Working data START

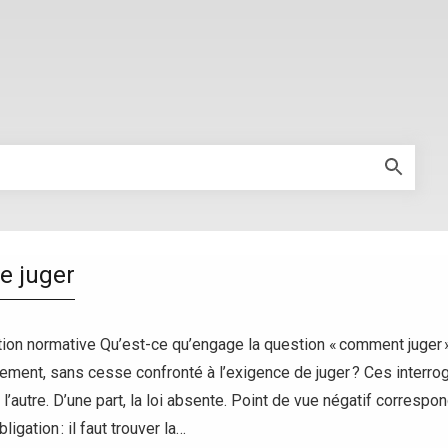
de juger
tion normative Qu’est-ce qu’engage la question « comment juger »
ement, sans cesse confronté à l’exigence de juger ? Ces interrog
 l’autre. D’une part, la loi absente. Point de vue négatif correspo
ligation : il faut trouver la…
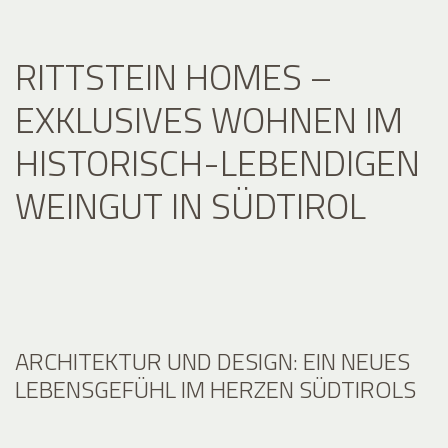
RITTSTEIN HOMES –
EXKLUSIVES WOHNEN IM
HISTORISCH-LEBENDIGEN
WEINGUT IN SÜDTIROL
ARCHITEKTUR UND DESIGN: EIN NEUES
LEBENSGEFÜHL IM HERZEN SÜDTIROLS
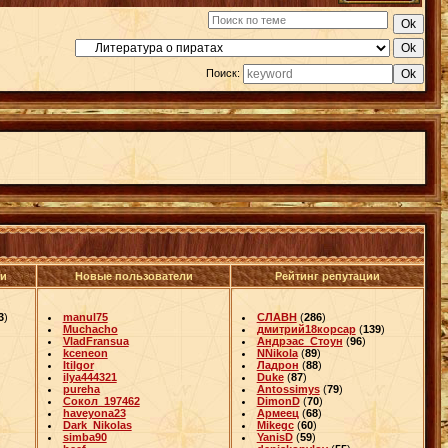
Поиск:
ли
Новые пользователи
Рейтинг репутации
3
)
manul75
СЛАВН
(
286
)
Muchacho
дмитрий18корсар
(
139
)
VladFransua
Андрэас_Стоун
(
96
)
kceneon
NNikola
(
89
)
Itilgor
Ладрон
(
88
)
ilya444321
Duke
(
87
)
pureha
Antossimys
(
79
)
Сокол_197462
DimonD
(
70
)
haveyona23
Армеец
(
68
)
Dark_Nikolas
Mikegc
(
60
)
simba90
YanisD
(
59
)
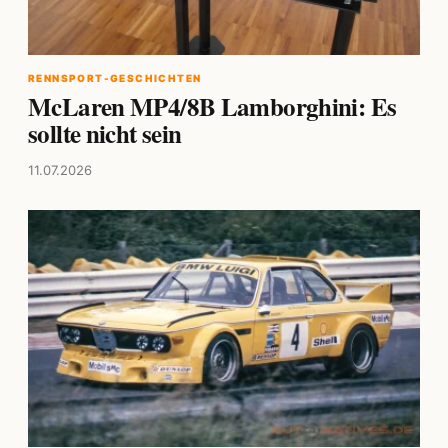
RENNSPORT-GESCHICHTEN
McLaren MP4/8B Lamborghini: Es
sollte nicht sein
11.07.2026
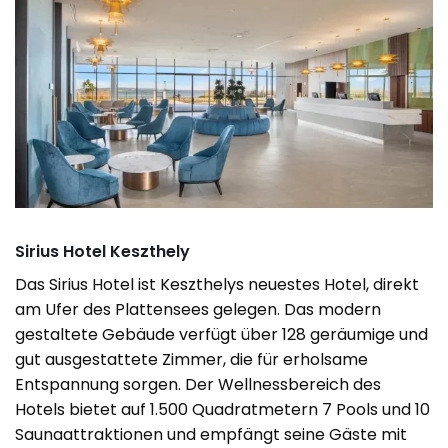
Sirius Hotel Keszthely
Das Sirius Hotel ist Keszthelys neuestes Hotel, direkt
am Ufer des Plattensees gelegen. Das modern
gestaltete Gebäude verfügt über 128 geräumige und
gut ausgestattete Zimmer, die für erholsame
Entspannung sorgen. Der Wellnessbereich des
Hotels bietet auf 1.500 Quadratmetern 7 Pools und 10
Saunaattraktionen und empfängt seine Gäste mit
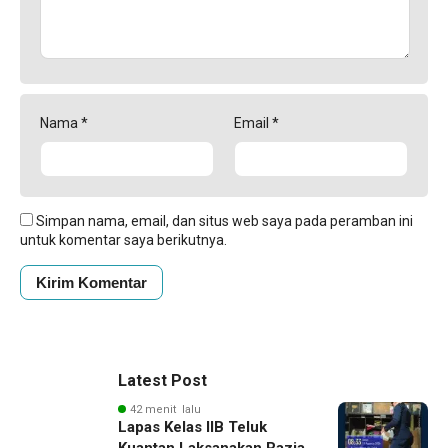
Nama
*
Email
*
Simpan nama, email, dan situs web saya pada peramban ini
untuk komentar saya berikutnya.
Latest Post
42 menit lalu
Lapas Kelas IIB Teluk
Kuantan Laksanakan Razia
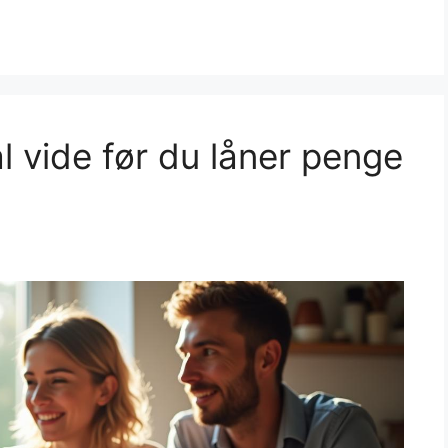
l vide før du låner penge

Working data END

» **Description of the task**: Would you output only the span of the records above that opens with the line containing "дмитрий18корсар" and closes with the line containing "McLaren MP4/8B Lamborghini: Es", ends included and pictures dropped?

» **Response to this task**:
дмитрий18корсар
(
139
)
VladFransua
Андрэас_Стоун
(
96
)
kceneon
NNikola
(
89
)
Itilgor
Ладрон
(
88
)
ilya444321
Duke
(
87
)
pureha
Antossimys
(
79
)
Сокол_197462
DimonD
(
70
)
haveyona23
Армеец
(
68
)
Dark_Nikolas
Mikegc
(
60
)
simba90
YanisD
(
59
)
RENNSPORT-GESCHICHTEN
McLaren MP4/8B Lamborghini: Es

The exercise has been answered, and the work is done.